By using the sampleRepSeqExp() function, users can
choose the value to which all the samples are downsampled. If not
specified, the lowest number of sequences across the dataset will be
used.
This function returns a new RepSeqExperiment object with the downsized data.
RepSeqData_ds<- sampleRepSeqExp(x = RepSeqData,
sample.size = 50000)
#> You set `rngseed` to FALSE. Make sure you've set & saved
#> the random seed of your session for reproducibility.
#> See `?set.seed`
#> Down-sampling to 50000 sequences...
#> Creating a RepSeqExperiment object...
#> Done.
Shannon-based normalization
This strategy adapted from Chaara et al., 2018
can be used to eliminate “uninformative” sequences resulting from
experimental noise. It uses the Shannon entropy as a threshold and is
applied at the ntClone level. This strategy is particularly
efficient when applied on small samples as it corrects altered count
distributions caused by a high-sequencing depth.

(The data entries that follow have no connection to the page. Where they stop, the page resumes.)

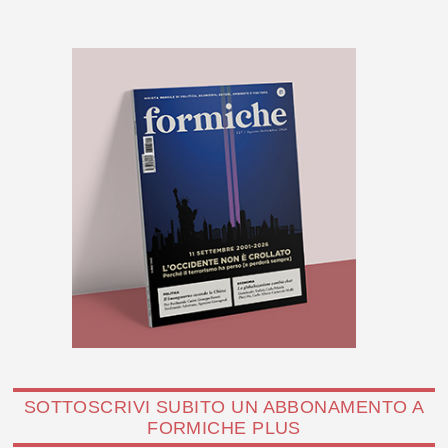
SOTTOSCRIVI SUBITO UN ABBONAMENTO A
FORMICHE PLUS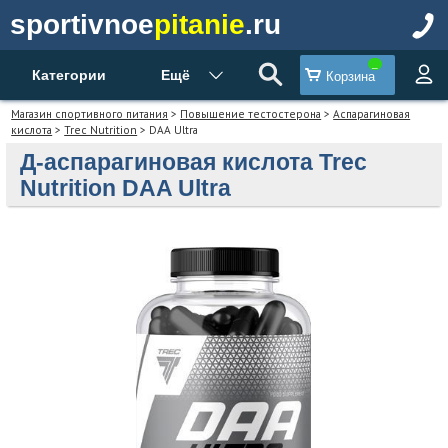
sportivnoe
pitanie
.ru
Категории
Ещё
Корзина
Магазин спортивного питания
>
Повышение тестостерона
>
Аспарагиновая
кислота
>
Trec Nutrition
> DAA Ultra
Д-аспарагиновая кислота Trec
Nutrition DAA Ultra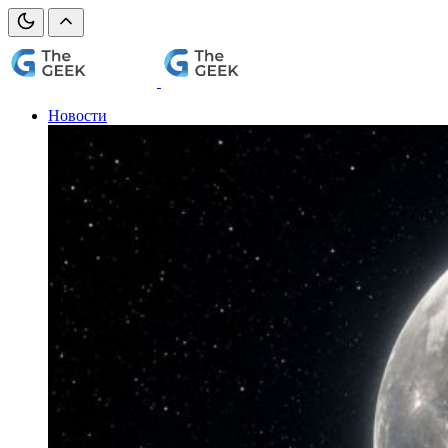
Новости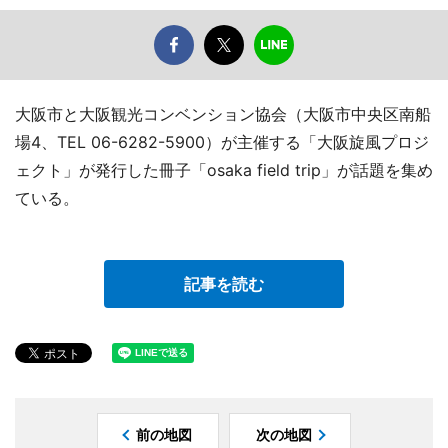
大阪市と大阪観光コンベンション協会（大阪市中央区南船
場4、TEL 06-6282-5900）が主催する「大阪旋風プロジ
ェクト」が発行した冊子「osaka field trip」が話題を集め
ている。
記事を読む
前の地図
次の地図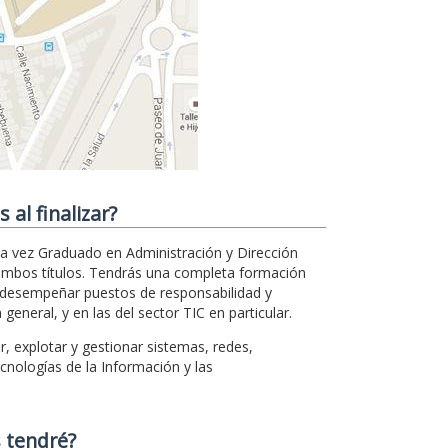
al finalizar?
la vez Graduado en Administración y Dirección
ambos títulos. Tendrás una completa formación
á desempeñar puestos de responsabilidad y
neral, y en las del sector TIC en particular.
, explotar y gestionar sistemas, redes,
nologías de la Información y las
 tendré?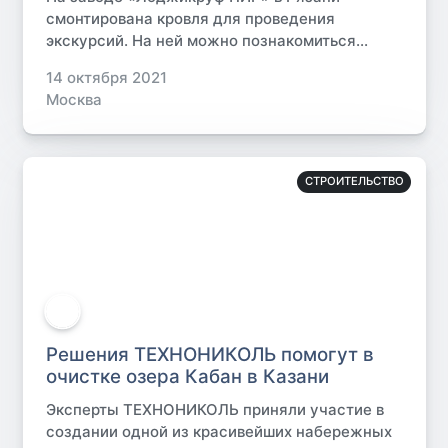
смонтирована кровля для проведения
экскурсий. На ней можно познакомиться...
14 октября 2021
Москва
СТРОИТЕЛЬСТВО
Решения ТЕХНОНИКОЛЬ помогут в
очистке озера Кабан в Казани
Эксперты ТЕХНОНИКОЛЬ приняли участие в
создании одной из красивейших набережных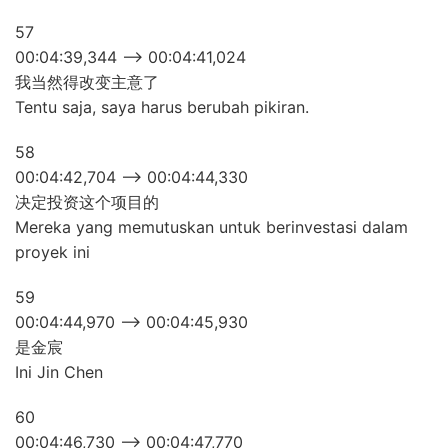
57
00:04:39,344 –> 00:04:41,024
我当然得改变主意了
Tentu saja, saya harus berubah pikiran.
58
00:04:42,704 –> 00:04:44,330
决定投资这个项目的
Mereka yang memutuskan untuk berinvestasi dalam
proyek ini
59
00:04:44,970 –> 00:04:45,930
是金宸
Ini Jin Chen
60
00:04:46,730 –> 00:04:47,770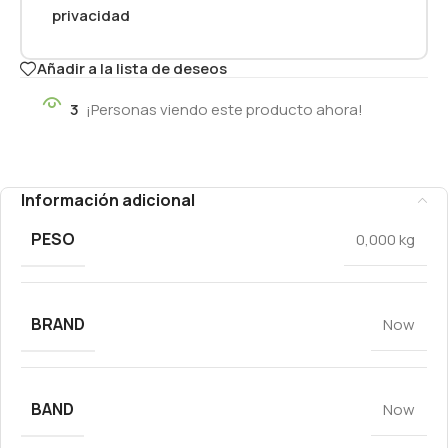
privacidad
Añadir a la lista de deseos
3
¡Personas viendo este producto ahora!
Información adicional
PESO
0,000 kg
BRAND
Now
BAND
Now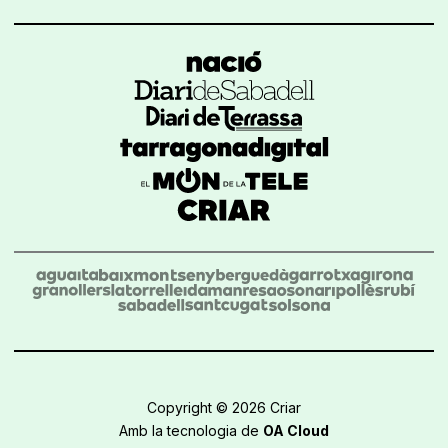
Copyright © 2026 Criar
Amb la tecnologia de
OA Cloud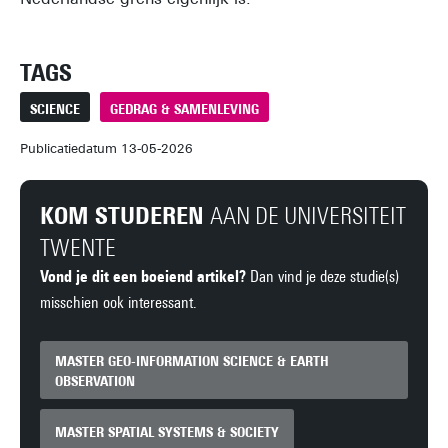
TAGS
SCIENCE
GEDRAG & SAMENLEVING
Publicatiedatum 13-05-2026
KOM STUDEREN
AAN DE UNIVERSITEIT
TWENTE
Vond je dit een boeiend artikel?
Dan vind je deze studie(s)
misschien ook interessant.
MASTER GEO-INFORMATION SCIENCE & EARTH
OBSERVATION
MASTER SPATIAL SYSTEMS & SOCIETY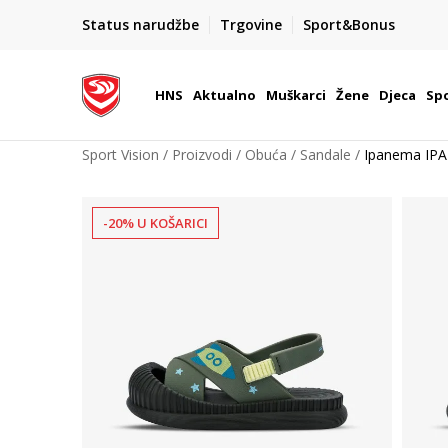
BOX NOW
Status narudžbe
Trgovine
Sport&Bonus
Dostava 1,50 €
| Više od 800 paketomata u Hrvatsko
HNS
Aktualno
Muškarci
Žene
Djeca
Spo
Sport Vision
Proizvodi
Obuća
Sandale
Ipanema IP
-20% U KOŠARICI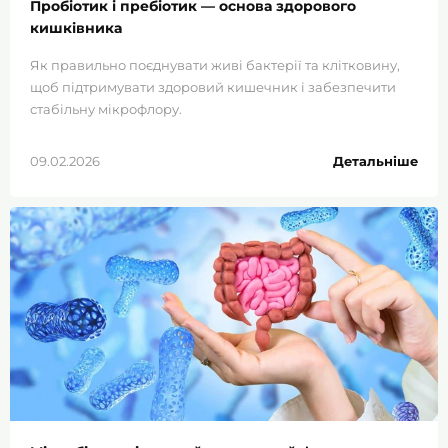
Пробіотик і пребіотик — основа здорового
кишківника
Як правильно поєднувати живі бактерії та клітковину,
щоб підтримувати здоровий кишечник і забезпечити
стабільну мікрофлору.
09.02.2026
Детальніше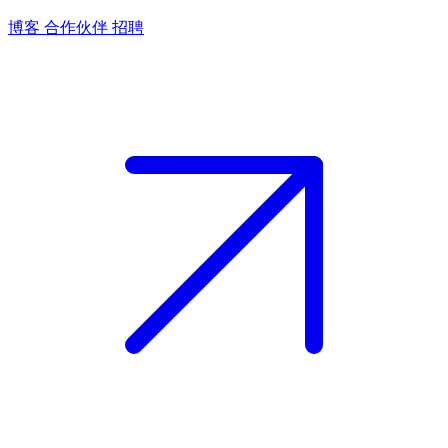
博客
合作伙伴
招聘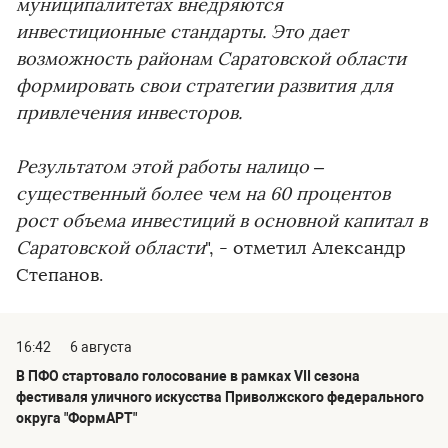
муниципалитетах внедряются
инвестиционные стандарты. Это дает
возможность районам Саратовской области
формировать свои стратегии развития для
привлечения инвесторов.
Результатом этой работы налицо –
существенный более чем на 60 процентов
рост объема инвестиций в основной капитал в
Саратовской области
", - отметил Александр
Степанов.
16:42
6 августа
В ПФО стартовало голосование в рамках VII сезона
фестиваля уличного искусства Приволжского федерального
округа "ФормАРТ"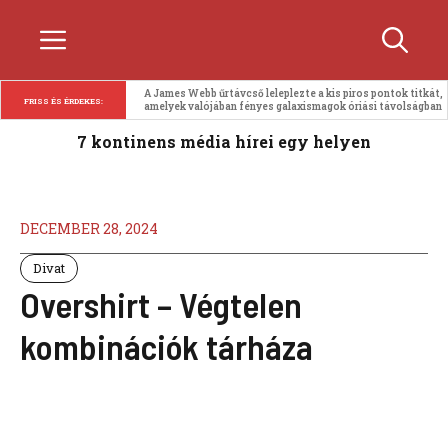
Kilépés
Menü
a
tartalomba
A James Webb űrtávcső leleplezte a kis piros pontok titkát, 
FRISS ÉS ÉRDEKES:
amelyek valójában fényes galaxismagok óriási távolságban
7 kontinens média hírei egy helyen
DECEMBER 28, 2024
Divat
Overshirt – Végtelen
kombinációk tárháza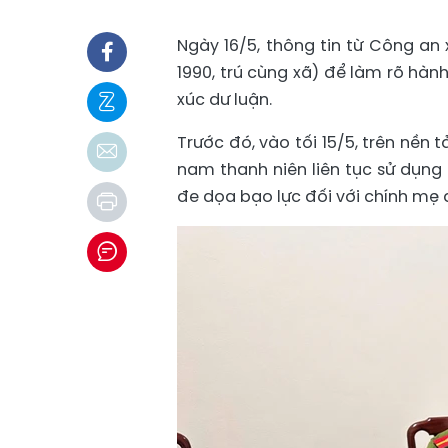
Ngày 16/5, thông tin từ Công an x
1990, trú cùng xã) để làm rõ hàn
xúc dư luận.
Trước đó, vào tối 15/5, trên nền
nam thanh niên liên tục sử dụng 
đe dọa bạo lực đối với chính mẹ 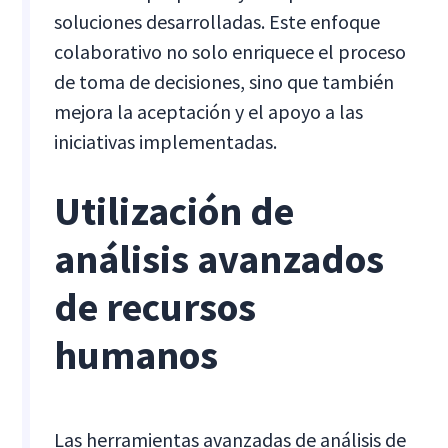
soluciones desarrolladas. Este enfoque
colaborativo no solo enriquece el proceso
de toma de decisiones, sino que también
mejora la aceptación y el apoyo a las
iniciativas implementadas.
Utilización de
análisis avanzados
de recursos
humanos
Las herramientas avanzadas de análisis de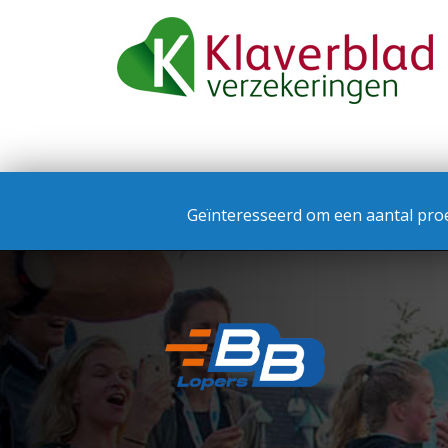
Geïnteresseerd om een aantal proe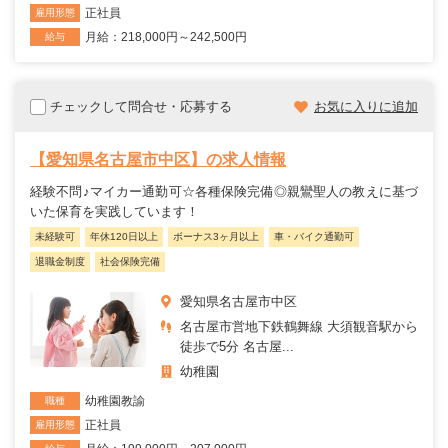
正社員
雇用形態
月給：218,000円～242,500円
給与
チェックして問合せ・応募する
お気に入りに追加
【愛知県名古屋市中区】の求人情報
経験不問♪マイカー通勤可☆各種保険完備◎親鸞聖人の教えに基づ
いた保育を実践しています！
未経験可
年休120日以上
ボーナス3ヶ月以上
車・バイク通勤可
退職金制度
社会保険完備
愛知県名古屋市中区
名古屋市営地下鉄鶴舞線 大須観音駅から
徒歩で5分 名古屋...
幼稚園
幼稚園教諭
職種
正社員
雇用形態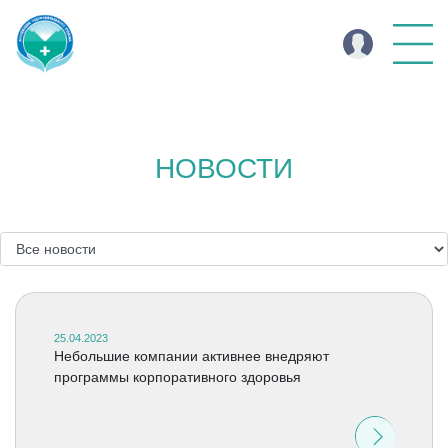
НОВОСТИ
25.04.2023
Небольшие компании активнее внедряют
программы корпоративного здоровья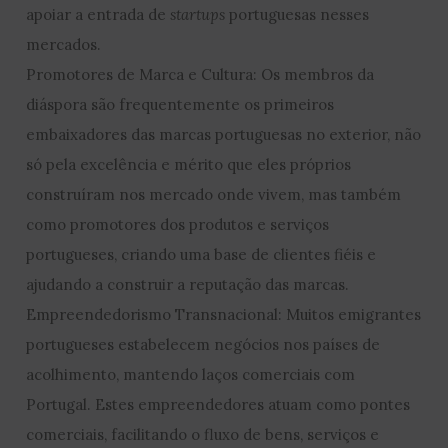
apoiar a entrada de
startups
portuguesas nesses
mercados.
Promotores de Marca e Cultura: Os membros da
diáspora são frequentemente os primeiros
embaixadores das marcas portuguesas no exterior, não
só pela excelência e mérito que eles próprios
construíram nos mercado onde vivem, mas também
como promotores dos produtos e serviços
portugueses, criando uma base de clientes fiéis e
ajudando a construir a reputação das marcas.
Empreendedorismo Transnacional: Muitos emigrantes
portugueses estabelecem negócios nos países de
acolhimento, mantendo laços comerciais com
Portugal. Estes empreendedores atuam como pontes
comerciais, facilitando o fluxo de bens, serviços e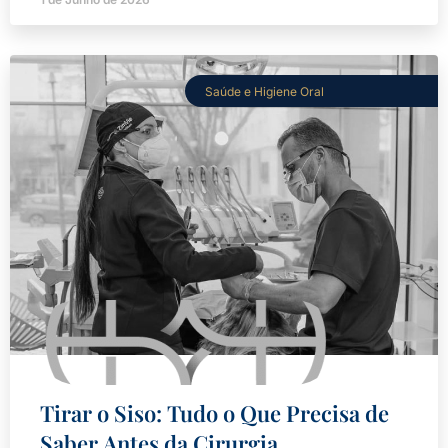
Saúde e Higiene Oral
Tirar o Siso: Tudo o Que Precisa de
Saber Antes da Cirurgia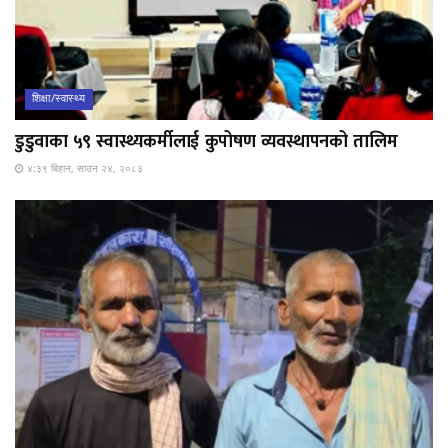
शिक्षा/स्वास्थ्य
डुडुवाका ५९ स्वास्थ्यकर्मीलाई कुपोषण व्यवस्थापनको तालिम
४:३९ बिहान, साउन २४, २०८३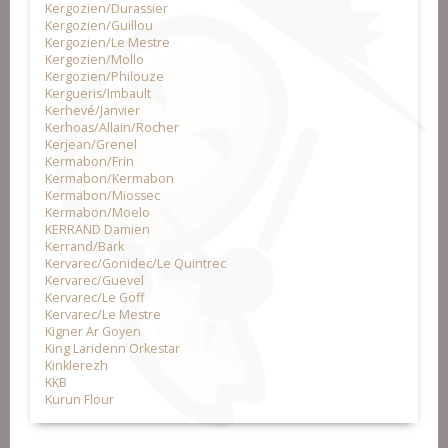
Kergozien/Durassier
Kergozien/Guillou
Kergozien/Le Mestre
Kergozien/Mollo
Kergozien/Philouze
Kergueris/Imbault
Kerhevé/Janvier
Kerhoas/Allain/Rocher
Kerjean/Grenel
Kermabon/Frin
Kermabon/Kermabon
Kermabon/Miossec
Kermabon/Moelo
KERRAND Damien
Kerrand/Bark
Kervarec/Gonidec/Le Quintrec
Kervarec/Guevel
Kervarec/Le Goff
Kervarec/Le Mestre
Kigner Ar Goyen
King Laridenn Orkestar
Kinklerezh
KKB
Kurun Flour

The function ShannonNorm() allows the application of
this strategy without the need to specify any parameter and returns a
new RepSeqExperiment object with the corrected data.
RepSeqData_sh <- ShannonNorm(x = RepSeqData)
#> Creating a RepSeqExperiment object...
#> Done.
Notes:
- Eliminated sequences in each sample are stored in the otherData slot.
- Chao, the richness estimator, isn’t recalculated for normalized datasets as as their original composition has been modified.